Blue Moon Movie Analysis: Ethan Hawke Excels in Richard Linklater's Poignant Broadway Breakup Drama

Separating from the better-known collaborator in a showbiz double act is a dangerous endeavor. Comedian Larry David did it. The same for Andrew Ridgeley. Currently, this humorous and deeply sorrowful intimate film from screenwriter the writer Robert Kaplow and filmmaker the director Richard Linklater recounts the almost agonizing tale of Broadway lyricist the lyricist Lorenz Hart shortly following his breakup from Richard Rodgers. He is played with campy brilliance, an unspeakable combover and artificial shortness by Ethan Hawke, who is often digitally shrunk in height – but is also at times filmed positioned in an unseen pit to gaze upward sadly at heightened personas, confronting Hart's height issue as José Ferrer once played the petite Toulouse-Lautrec.

Complex Character and Themes

Hawke achieves substantial, jaded humor with Hart's humorous takes on the concealed homosexuality of the film Casablanca and the overly optimistic stage show he’s just been to see, with all the lariat-wielding cowhands; he bitingly labels it Okla-gay. The sexual identity of Lorenz Hart is complex: this film effectively triangulates his homosexuality with the heterosexual image fabricated for him in the 1948 musical Words and Music (with actor Mickey Rooney portraying Hart); it shrewdly deduces a kind of bisexuality from Hart's correspondence to his protege: college student at Yale and aspiring set designer Elizabeth Weiland, played here with heedless girlishness by Margaret Qualley.

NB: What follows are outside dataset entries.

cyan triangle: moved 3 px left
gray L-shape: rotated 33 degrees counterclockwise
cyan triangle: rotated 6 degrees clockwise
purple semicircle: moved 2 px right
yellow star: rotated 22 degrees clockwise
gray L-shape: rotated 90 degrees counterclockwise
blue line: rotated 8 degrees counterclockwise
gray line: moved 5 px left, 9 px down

As a component of the renowned Broadway songwriting team with musician Richard Rodgers, Hart was responsible for matchless numbers like the song The Lady Is a Tramp, the tune Manhattan, My Funny Valentine and of course the titular Blue Moon. But annoyed at Hart’s alcoholism, unreliability and depressive outbursts, Rodgers severed ties with him and partnered with Oscar Hammerstein II to compose the musical Oklahoma! and then a multitude of stage and screen smashes.

Sentimental Layers

The picture imagines the deeply depressed Hart in the musical Oklahoma!'s opening night NYC crowd in the year 1943, gazing with jealous anguish as the show proceeds, hating its insipid emotionality, detesting the punctuation mark at the conclusion of the name, but heartsinkingly aware of how lethally effective it is. He realizes a success when he views it – and senses himself falling into unsuccessfulness.

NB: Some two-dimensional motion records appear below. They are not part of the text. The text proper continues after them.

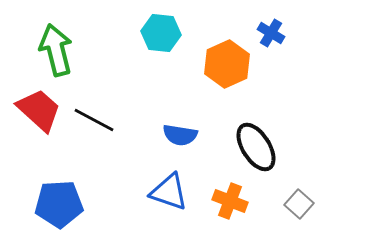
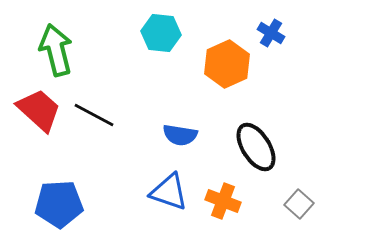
black line: moved 5 px up
orange cross: moved 7 px left
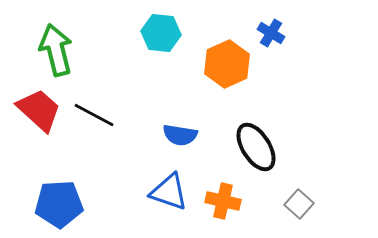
orange cross: rotated 8 degrees counterclockwise
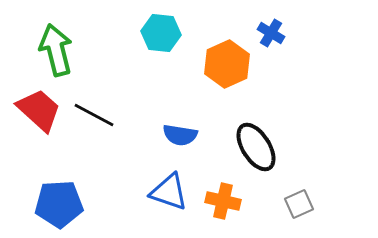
gray square: rotated 24 degrees clockwise
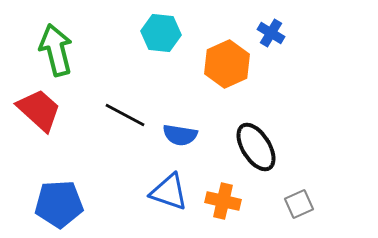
black line: moved 31 px right
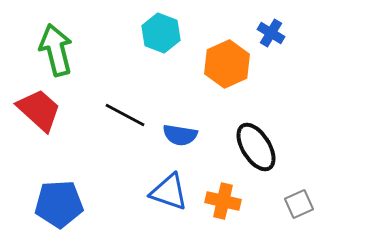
cyan hexagon: rotated 15 degrees clockwise
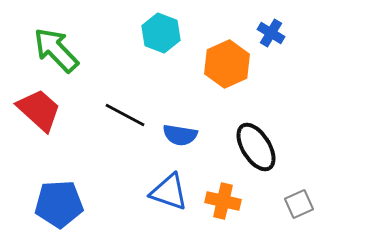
green arrow: rotated 30 degrees counterclockwise
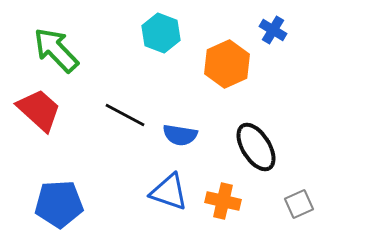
blue cross: moved 2 px right, 3 px up
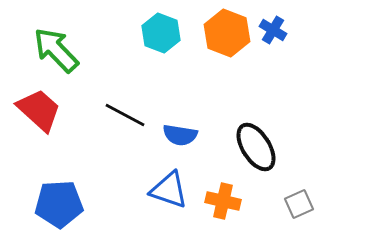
orange hexagon: moved 31 px up; rotated 15 degrees counterclockwise
blue triangle: moved 2 px up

Even before the intermission, Lorenz Hart unhappily departs and makes his way to the bar at the establishment Sardi's where the rest of the film occurs, and expects the (certainly) victorious Oklahoma! troupe to appear for their following-event gathering. He is aware it is his entertainment obligation to congratulate Richard Rodgers, to pretend all is well. With polished control, Andrew Scott plays Richard Rodgers, obviously uncomfortable at what each understands is Hart’s humiliation; he offers a sop to his self-esteem in the form of a brief assignment creating additional tunes for their ongoing performance A Connecticut Yankee, which simply intensifies the pain.

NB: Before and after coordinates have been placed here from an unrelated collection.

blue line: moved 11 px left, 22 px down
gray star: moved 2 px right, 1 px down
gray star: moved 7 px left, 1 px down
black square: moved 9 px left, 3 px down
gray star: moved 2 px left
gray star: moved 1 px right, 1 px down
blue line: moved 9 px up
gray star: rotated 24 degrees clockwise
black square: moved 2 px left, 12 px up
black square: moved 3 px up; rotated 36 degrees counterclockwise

  • Actor Bobby Cannavale acts as the barkeeper who in traditional style hears compassionately to Hart’s arias of bitter despondency
  • Patrick Kennedy acts as writer EB White, to whom Lorenz Hart unintentionally offers the idea for his kids' story the book Stuart Little
  • Qualley plays Elizabeth Weiland, the unattainably beautiful Yale attendee with whom the movie imagines Lorenz Hart to be complicatedly and self-harmingly in adoration

Hart has earlier been rejected by Richard Rodgers. Certainly the cosmos can’t be so cruel as to get him jilted by Elizabeth Weiland as well? But Qualley mercilessly depicts a youthful female who wishes Hart to be the laughing, platonic friend to whom she can reveal her experiences with young men – as well of course the theater industry influencer who can advance her profession.

Standout Roles

Hawke shows that Hart somewhat derives spectator's delight in learning of these young men but he is also truly, sadly infatuated with Weiland and the movie reveals to us an aspect seldom addressed in pictures about the realm of stage musicals or the cinema: the terrible overlap between professional and romantic failure. Yet at a certain point, Lorenz Hart is boldly cognizant that what he has attained will persist. It's a magnificent acting job from Hawke. This may turn into a theater production – but who will write the numbers?

The film Blue Moon screened at the London movie festival; it is available on the 17th of October in the USA, November 14 in the United Kingdom and on 29 January in the land down under.

Jenna Mayer
Jenna Mayer

Elara is a certified life coach and writer passionate about empowering others through practical self-improvement techniques and motivational content.